I put blankets underneath the mattress to raise it up a bit and while it doesn't close the gap completely, the gap really isn't a big deal at all. I put my own weight on it sometimes and it's pretty firm. I guess the fact that it's anchored and against the wall makes it sturdy enough.

I worried about this as well until I got it put together. I really think you'll find it works out fine once you do it!


----------



## baybemama (Jan 15, 2007)

Here are pictures of final product if it helps...

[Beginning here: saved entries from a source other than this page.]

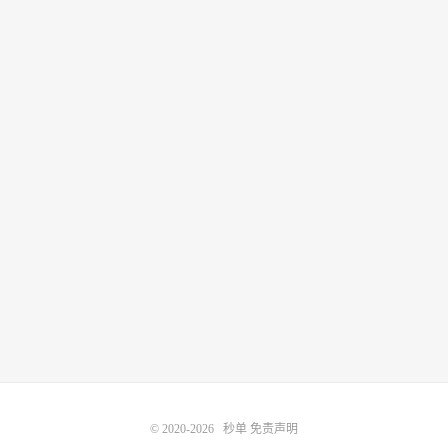
© 2020-2026
秒单
免责声明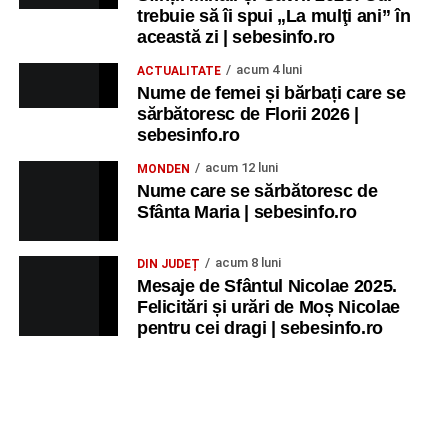
trebuie să îi spui „La mulţi ani” în
această zi | sebesinfo.ro
acum 4 luni
ACTUALITATE
Nume de femei și bărbați care se
sărbătoresc de Florii 2026 |
sebesinfo.ro
acum 12 luni
MONDEN
Nume care se sărbătoresc de
Sfânta Maria | sebesinfo.ro
acum 8 luni
DIN JUDEȚ
Mesaje de Sfântul Nicolae 2025.
Felicitări și urări de Moș Nicolae
pentru cei dragi | sebesinfo.ro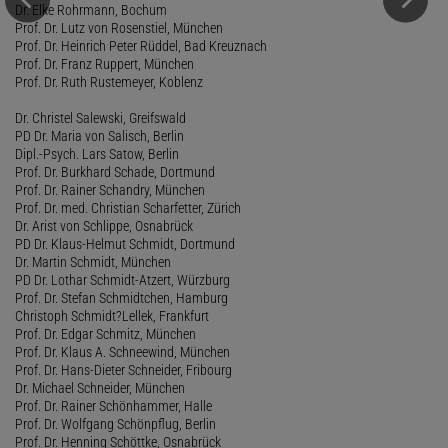
Dr. Elke Rohrmann, Bochum
Prof. Dr. Lutz von Rosenstiel, München
Prof. Dr. Heinrich Peter Rüddel, Bad Kreuznach
Prof. Dr. Franz Ruppert, München
Prof. Dr. Ruth Rustemeyer, Koblenz
Dr. Christel Salewski, Greifswald
PD Dr. Maria von Salisch, Berlin
Dipl.-Psych. Lars Satow, Berlin
Prof. Dr. Burkhard Schade, Dortmund
Prof. Dr. Rainer Schandry, München
Prof. Dr. med. Christian Scharfetter, Zürich
Dr. Arist von Schlippe, Osnabrück
PD Dr. Klaus-Helmut Schmidt, Dortmund
Dr. Martin Schmidt, München
PD Dr. Lothar Schmidt-Atzert, Würzburg
Prof. Dr. Stefan Schmidtchen, Hamburg
Christoph Schmidt?Lellek, Frankfurt
Prof. Dr. Edgar Schmitz, München
Prof. Dr. Klaus A. Schneewind, München
Prof. Dr. Hans-Dieter Schneider, Fribourg
Dr. Michael Schneider, München
Prof. Dr. Rainer Schönhammer, Halle
Prof. Dr. Wolfgang Schönpflug, Berlin
Prof. Dr. Henning Schöttke, Osnabrück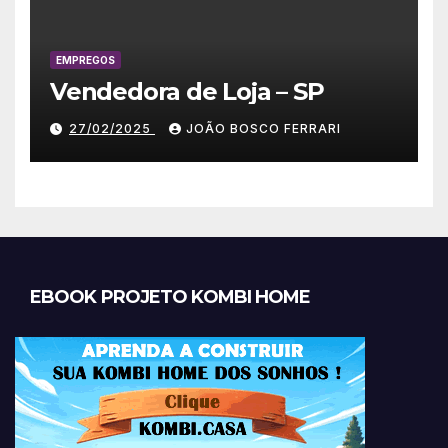
EMPREGOS
Vendedora de Loja – SP
27/02/2025
JOÃO BOSCO FERRARI
EBOOK PROJETO KOMBI HOME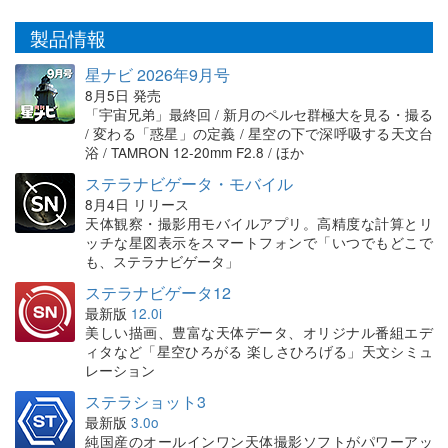
製品情報
星ナビ 2026年9月号
8月5日 発売
「宇宙兄弟」最終回 / 新月のペルセ群極大を見る・撮る
/ 変わる「惑星」の定義 / 星空の下で深呼吸する天文台
浴 / TAMRON 12-20mm F2.8 / ほか
ステラナビゲータ・モバイル
8月4日 リリース
天体観察・撮影用モバイルアプリ。高精度な計算とリ
ッチな星図表示をスマートフォンで「いつでもどこで
も、ステラナビゲータ」
ステラナビゲータ12
最新版
12.0i
美しい描画、豊富な天体データ、オリジナル番組エデ
ィタなど「星空ひろがる 楽しさひろげる」天文シミュ
レーション
ステラショット3
最新版
3.0o
純国産のオールインワン天体撮影ソフトがパワーアッ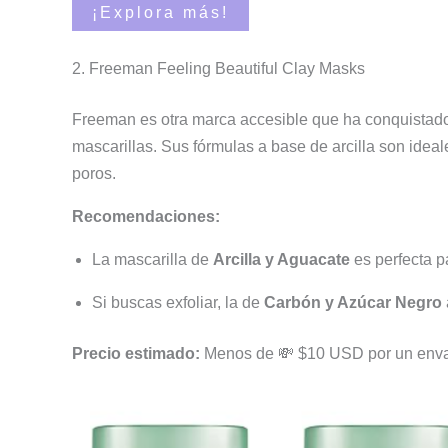
¡Explora más!
2. Freeman Feeling Beautiful Clay Masks
Freeman es otra marca accesible que ha conquistado
mascarillas. Sus fórmulas a base de arcilla son idea
poros.
Recomendaciones:
La mascarilla de
Arcilla y Aguacate
es perfecta pa
Si buscas exfoliar, la de
Carbón y Azúcar Negro
Precio estimado:
Menos de 💸 $10 USD por un envas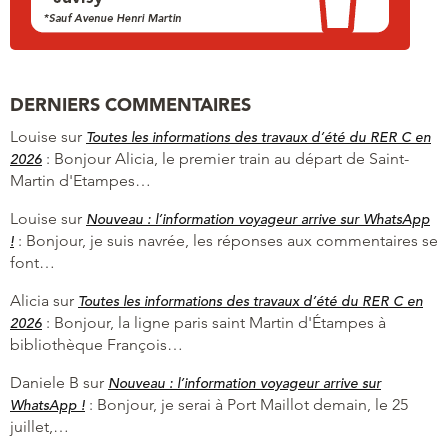
DERNIERS COMMENTAIRES
Louise
sur
Toutes les informations des travaux d’été du RER C en
:
Bonjour Alicia, le premier train au départ de Saint-
2026
Martin d'Etampes…
Louise
sur
Nouveau : l’information voyageur arrive sur WhatsApp
:
Bonjour, je suis navrée, les réponses aux commentaires se
!
font…
Alicia
sur
Toutes les informations des travaux d’été du RER C en
:
Bonjour, la ligne paris saint Martin d'Étampes à
2026
bibliothèque François…
Daniele B
sur
Nouveau : l’information voyageur arrive sur
:
Bonjour, je serai à Port Maillot demain, le 25
WhatsApp !
juillet,…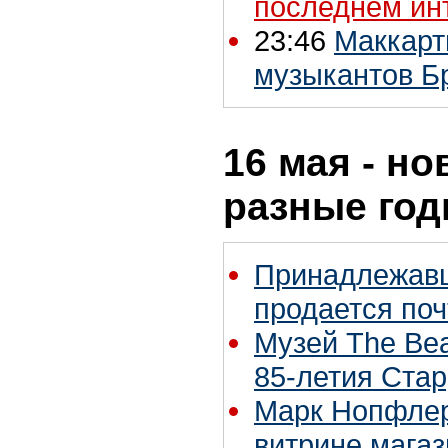
последнем ин
23:46
Маккарт
музыкантов Б
16 мая - но
разные го
Принадлежавш
продается поч
Музей The Bea
85-летия Ста
Марк Нопфлер 
витрине магаз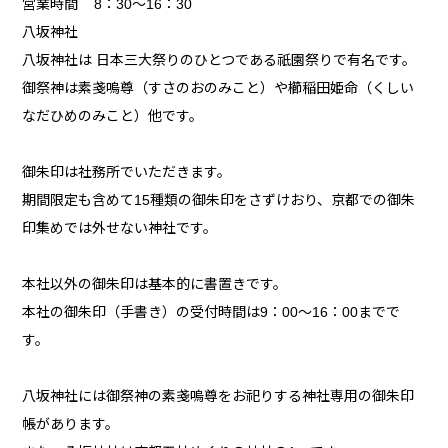
営業時間 8：30～16：30
八坂神社
八坂神社は 日本三大祭りのひとつである祇園祭りで有名です。
御祭神は素戔嗚尊（すさのおのみこと）や櫛稲田姫命（くしい
なだひめのみこと）他です。
御朱印は社務所でいただきます。
期間限定も含めて15種類の御朱印をさずけおり、京都での御朱
印集めでは外せない神社です。
本社以外の御朱印は基本的に書置きです。
本社の御朱印（手書き）の受付時間は9：00～16：00までで
す。
八坂神社には御祭神の素戔嗚尊をお祀りする神社専用の御朱印
帳があります。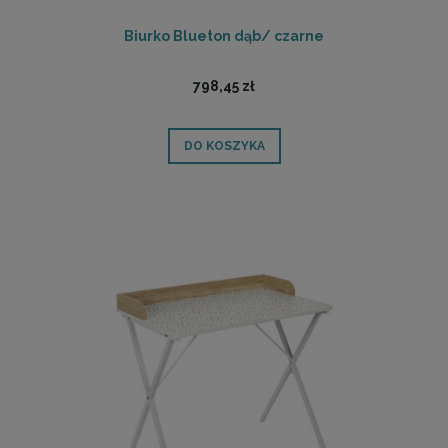
Biurko Blueton dąb/ czarne
798,45 zł
DO KOSZYKA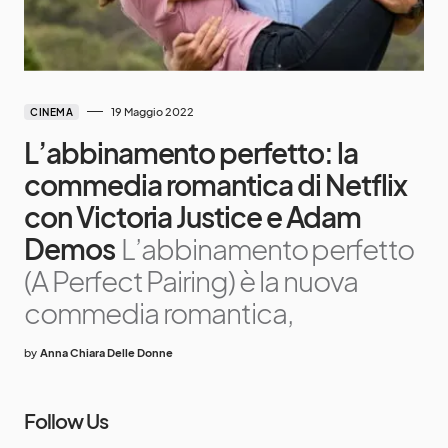
19 Maggio 2022
CINEMA
L’abbinamento perfetto: la
commedia romantica di Netflix
con Victoria Justice e Adam
Demos
L’abbinamento perfetto
(A Perfect Pairing) è la nuova
commedia romantica,
by
Anna Chiara Delle Donne
Follow Us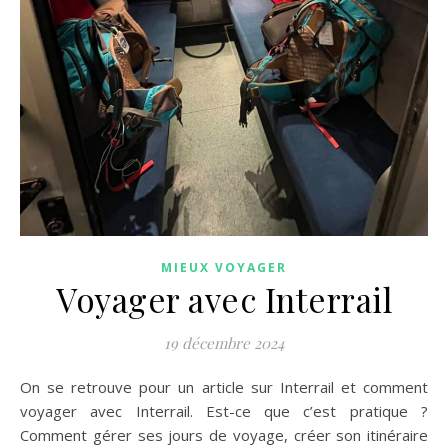
MIEUX VOYAGER
Voyager avec Interrail
19 décembre 2024
On se retrouve pour un article sur Interrail et comment
voyager avec Interrail. Est-ce que c’est pratique ?
Comment gérer ses jours de voyage, créer son itinéraire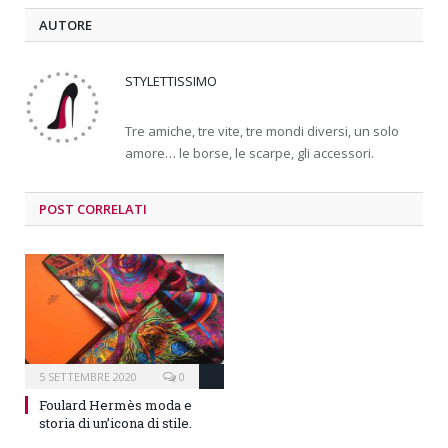
AUTORE
STYLETTISSIMO
Tre amiche, tre vite, tre mondi diversi, un solo
amore… le borse, le scarpe, gli accessori.
POST CORRELATI
5 SETTEMBRE 2020
0
Foulard Hermès moda e
storia di un’icona di stile.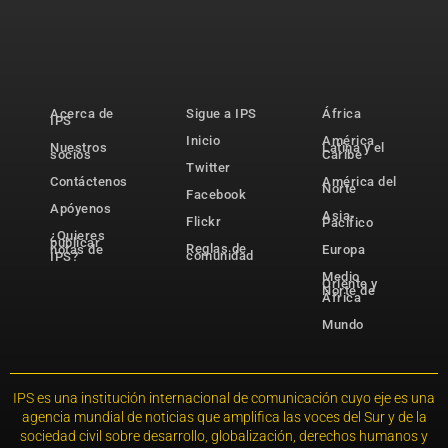
Acerca de
Sigue a IPS
África
IPS
Inicio
América
Nuestros
Latina y el
socios
Caribe
Twitter
Contáctenos
América del
Norte
Facebook
Apóyenos
Asia-
Flickr
Pacífico
¿Quieres
publicar
Reglas de
notas de
Europa
comunidad
IPS?
Medio
Oriente y
Norte de
África
Mundo
IPS es una institución internacional de comunicación cuyo eje es una
agencia mundial de noticias que amplifica las voces del Sur y de la
sociedad civil sobre desarrollo, globalización, derechos humanos y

http://i136.photobucket.com/albums/q...4/IMG_6944.jpg

http://i136.photobucket.com/albums/q...4/IMG_6943.jpg


----------



## saoirse2007 (Sep 4, 2007)

dh stuffed a pillow btwn ds mattress and crib rail forcin ds matress to butt up against ours

eta: just saw baybemama pics...nice crib
same idea as dh...i guess my input was not required lol...should have looked before i typed


----------



## columbusmomma (Oct 31, 2006)

Quote:


Originally Posted by *baybemama* 
Here are pictures of final product if it helps...

http://i136.photobucket.com/albums/q...4/IMG_6944.jpg

http://i136.photobucket.com/albums/q...4/IMG_6943.jpg

Looks great! I just sidecarred over the weekend!


----------